Street Treats was adjacent and we peeked at the menu. Although tempted by ice cream cookie sandwiches we opted to purchase a salted brown butter crispy bar for later. We split this in the car and it was a sticky treat of sweet nuttiness.
When we were outside the line was moving steadily until we paused at Fusion on the Run. We noticed a menu leaning against a window and were intrigued by the coconut ginger chicken bánh mì.
As we were waiting for our bánh mì, a guy picked up his tacos order. On the left is ono, kalua pork with mango salsa and surfer sauce. The other two are KV fusion, marinated short rib with cilantro and onions.
A crusty baguette was filled with julienned and pickled carrots and daikon, lettuce, cilantro, sesame seeds and coconut ginger chicken. Each bite of the bánh mì was crunchy and juicy, the sour vegetables tempered the richness of the marinated chicken. This was the highlight of the Mobile Food Rodeo!
By now the crowds have at least quadrupled since we got in. Groups were huddled together, balancing plates and trays while standing. Those perched on hay bales were elbow to elbow.
We continued our rotation and walked by Lumpia World, Where Ya At and Kaosamai. After the bánh mì, we skipped burgers, sliders and sandwiches at Bistro Box, Buns on Wheels and Charlie’s Buns N’ Stuff.
The pig shaped chalkboard at The Box caught our attention! A recent addition to the fleet of local food trucks, they’re based in Kirkland.
We ordered a pork belly hum bao each and these were speedily assembled.
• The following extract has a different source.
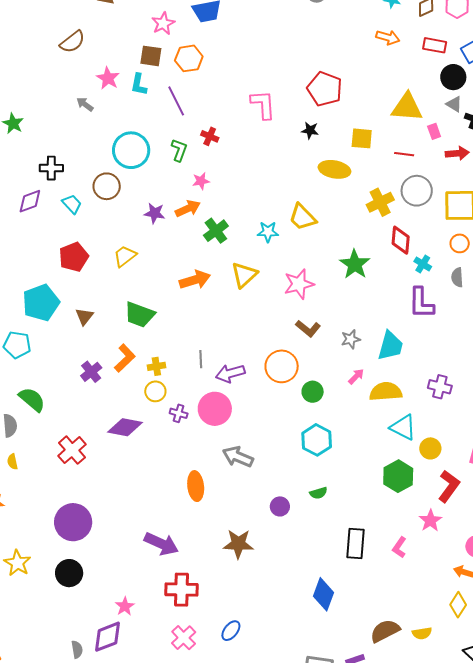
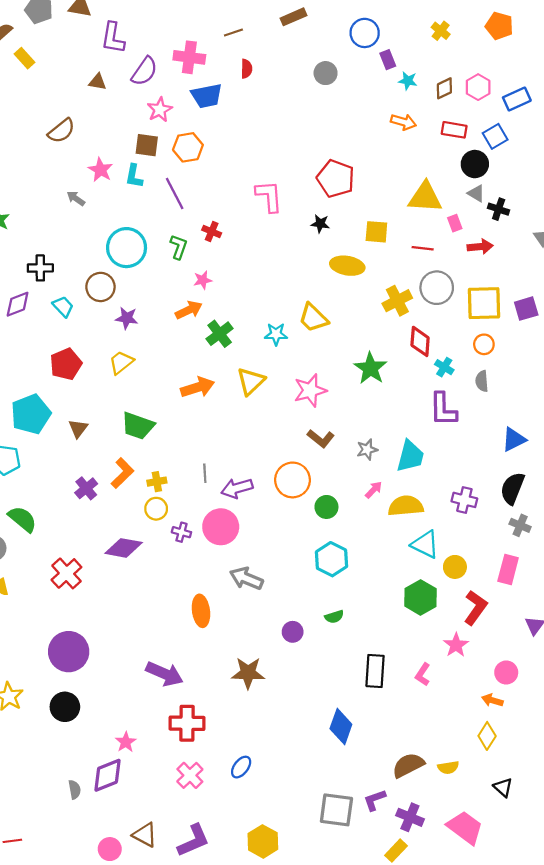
purple star: (155, 213) -> (127, 318), moved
Slow braised in soy and mirin, a generous slice of pork belly with a scattering of coleslaw was wedged between a steamed bun. The fresh and zingy slaw was a textural contrast to the yielding pork belly and the soft bun soaked up the tasty marinade.
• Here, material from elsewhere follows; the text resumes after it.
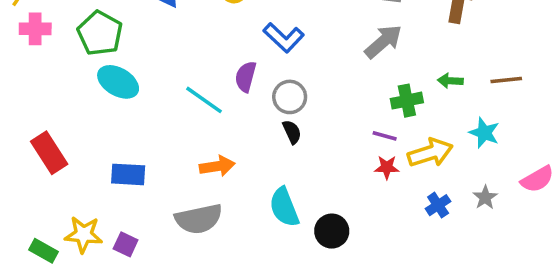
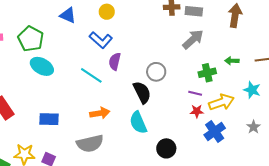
blue L-shape: (284, 38) -> (101, 40), moved
gray circle: (290, 97) -> (156, 72), moved
black semicircle: (292, 132) -> (142, 92), size x1.6
blue cross: (438, 205) -> (215, 131), moved, size x1.5
cyan semicircle: (284, 207) -> (138, 123), moved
A band entertained the crowds and later, Mayor McGinn appeared on the stage and a cupcake eating contest was held.
The sun had emerged and the atmosphere had livened up. There were some long queues so Carol lined up at Bigfood and I went searching for fries.
I was keen to try poutine, the Québec specialty. Surprised by only a handful of people lingering at Skillet, I joined the short queue just in time for the announcement that they were sold out.
Disappointed, I returned to the area where Bigfood was parked and caught a glimpse of the Happy Grillmore menu. Yukon gold fries with garlic and Parmesan? Yes please!
Unfortunately I was defeated by the wait time. The two chefs were cooking at a frantic pace but they were limited by space. The size of the event overwhelmed the charm of food trucks.
A jungle themed food truck, Bigfood also had a long queue but we were determined to try their grilled flatbreads.
On the left is sasquatch, spicy pulled pork shoulder with green mango chutney and coleslaw. On the right is yeti, braised beef with curried fruit and coleslaw. Colourful ingredients rested on fluffy flatbreads with perfect grill marks! These were tender and luscious, the grilled flatbread was a sturdy utensil for the shredded meat and fruity condiments.
And finally, a red velvet muffin. We scraped off the buttercream and halved the dense and buttery muffin.
Another new food truck, Snout & Co. has ‘soulful food from Cuba to South Carolina’.
As we exited, we were thankful that we arrived early and mostly avoided queuing by the dozens. Hopefully the organisation will improve for next year but it is a fun event to sample the diverse food trucks of Seattle and Portland.